Yoddha: The Warrior is a 2014 Indian Bengali-language fantasy romantic action film directed by Raj Chakraborty. In the film, Dev and Raj Chakraborty return as an actor-director duo after Dui Prithibi. It was produced by Shree Venkatesh Films, and was released on 1 October 2014, during the Durga Puja. It received mostly negative reviews from critics and became a box office failure. It is a remake of 2009 Telugu film Magadheera.

== Cast ==
- Dev as Rudra Pratap/Abir (dual role)
- Mimi Chakraborty as Rajkumari Durga/Nandini (dual role)
- Nigel Akkara as Ranabir/Raghav Chaudhry
- Rajatava Dutta as Abu Hossain/Ali Bhai
- Kanchan Mullick as Abir's friend
- Supriyo Dutta as Shonku
- Rajesh kr Chattopadhyay
- Nusrat Jahan as special dancer in "Desi Chhori" Song
- Barun Chanda as the king of Sundargarh
- Mrinal Mukherjee as Ramlatan Choudhury, father of Raghav/ Ranabir
- Shantilal Mukherjee
- Pradip Dhar
- Prasun Gain
- Hektor Sandhu

== Soundtrack ==

The soundtrack of the film was scored by Indraadip Dasgupta and Savvy.
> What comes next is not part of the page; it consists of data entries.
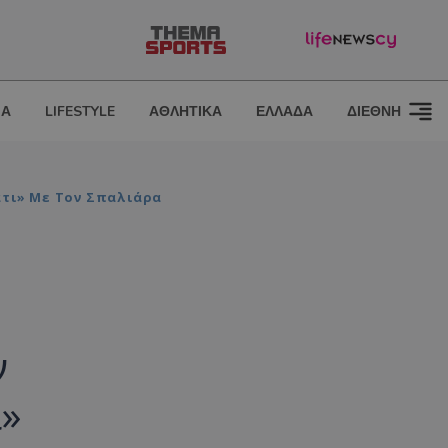
ΙΑ
LIFESTYLE
ΑΘΛΗΤΙΚΑ
ΕΛΛΑΔΑ
ΔΙΕΘΝΗ
άτι» Με Τον Σπαλιάρα
ν
ι»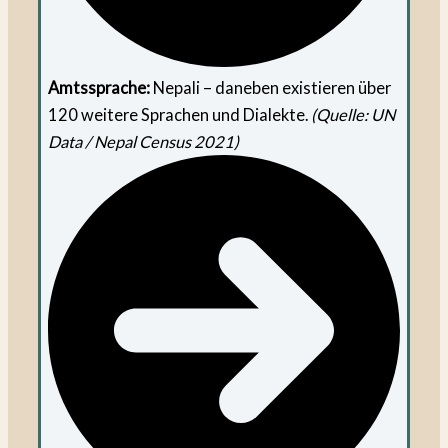
Amtssprache:
Nepali – daneben existieren über
120 weitere Sprachen und Dialekte.
(Quelle: UN
Data / Nepal Census 2021)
| Track | Song | Singer(s) | Duration (min:sec) | Music | Lyricist |
|---|---|---|---|---|---|
| 1 | "Desi Chhori" | Satrujit Dasgupta and Neha Kakkar | 3:48 | Savvy | Riddhi Barua |
| 2 | "Sharatadin" | Arijit Singh and Anweshaa Dutta Gupta | 5:13 | Indraadip Dasgupta | Srijato |
| 3 | "Aami Tomar Kache" | Arijit Singh | 3:50 | Indraadip Dasgupta | Prasen (Prasenjit Mukherjee) |
| 4 | "Yoddhar Saathe Ebar Pujo Katan" | Nakash Aziz | 3:49 | Savvy | Riddhi Barua |
| 5 | "Ebar Jeno Onno Rokom Pujo" | Nakash Aziz and Antara Mitra | 3:38 | Indraadip Dasgupta | Prasen (Prasenjit Mukherjee) |

== Release and reception ==
It was released on 1 October, during the time of Durga Puja. It received mostly negative reviews and was considered a disaster.

== World television premiere ==
The film had its world television premiere on Star Jalsha on 25 January 2015 on 6:00 pm I.S.T.